Problem statement:
Stop after the line that contains "model podlaha–strop". Until then, retype each line of the entries exactly from the first one, skipping pictures.

BEGIN Dataset entries

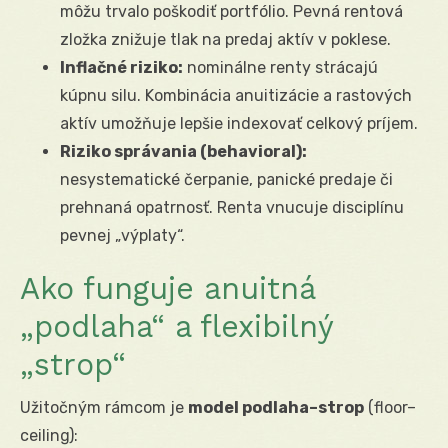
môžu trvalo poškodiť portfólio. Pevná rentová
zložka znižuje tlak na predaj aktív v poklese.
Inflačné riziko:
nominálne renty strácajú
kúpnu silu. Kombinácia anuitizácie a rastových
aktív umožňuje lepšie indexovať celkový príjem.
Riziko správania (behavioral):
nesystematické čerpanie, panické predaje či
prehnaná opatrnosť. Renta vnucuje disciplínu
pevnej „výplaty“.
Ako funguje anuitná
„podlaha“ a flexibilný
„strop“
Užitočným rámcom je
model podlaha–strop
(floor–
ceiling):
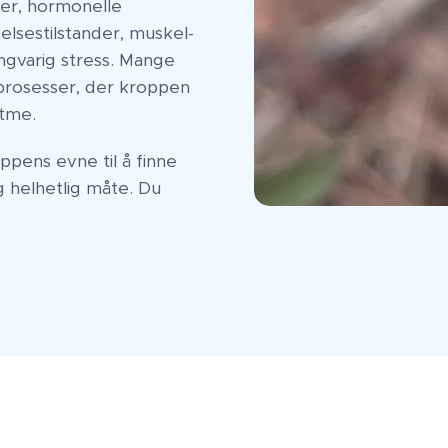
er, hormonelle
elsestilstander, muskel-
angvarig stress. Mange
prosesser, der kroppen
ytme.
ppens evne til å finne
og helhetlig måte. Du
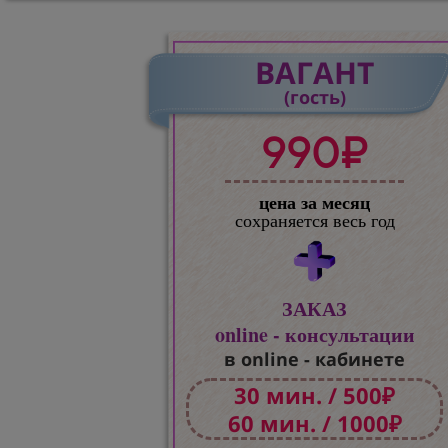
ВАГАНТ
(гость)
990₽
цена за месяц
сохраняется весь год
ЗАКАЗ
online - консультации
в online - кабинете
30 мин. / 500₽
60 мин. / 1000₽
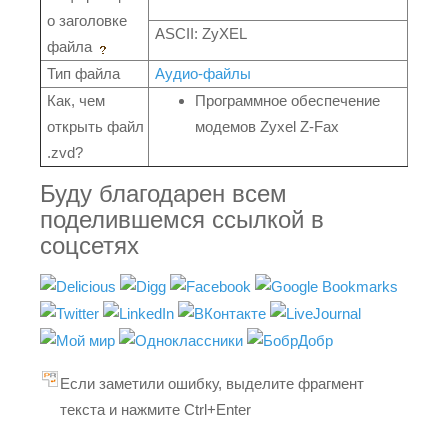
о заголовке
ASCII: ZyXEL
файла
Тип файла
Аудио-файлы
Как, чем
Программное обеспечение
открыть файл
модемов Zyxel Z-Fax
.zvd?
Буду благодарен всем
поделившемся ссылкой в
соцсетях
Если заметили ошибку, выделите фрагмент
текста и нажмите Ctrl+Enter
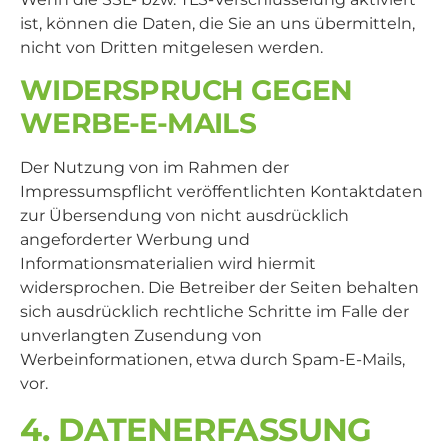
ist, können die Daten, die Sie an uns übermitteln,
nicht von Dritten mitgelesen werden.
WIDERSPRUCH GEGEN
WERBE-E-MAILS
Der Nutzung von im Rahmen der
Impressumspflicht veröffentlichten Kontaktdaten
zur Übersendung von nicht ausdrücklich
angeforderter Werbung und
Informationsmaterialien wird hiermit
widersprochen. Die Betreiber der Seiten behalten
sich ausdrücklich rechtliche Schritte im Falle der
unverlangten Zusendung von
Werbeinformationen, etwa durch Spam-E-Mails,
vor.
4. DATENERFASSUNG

END Dataset entries

Output of the task:
môžu trvalo poškodiť portfólio. Pevná rentová
zložka znižuje tlak na predaj aktív v poklese.
Inflačné riziko:
nominálne renty strácajú
kúpnu silu. Kombinácia anuitizácie a rastových
aktív umožňuje lepšie indexovať celkový príjem.
Riziko správania (behavioral):
nesystematické čerpanie, panické predaje či
prehnaná opatrnosť. Renta vnucuje disciplínu
pevnej „výplaty“.
Ako funguje anuitná
„podlaha“ a flexibilný
„strop“
Užitočným rámcom je
model podlaha–strop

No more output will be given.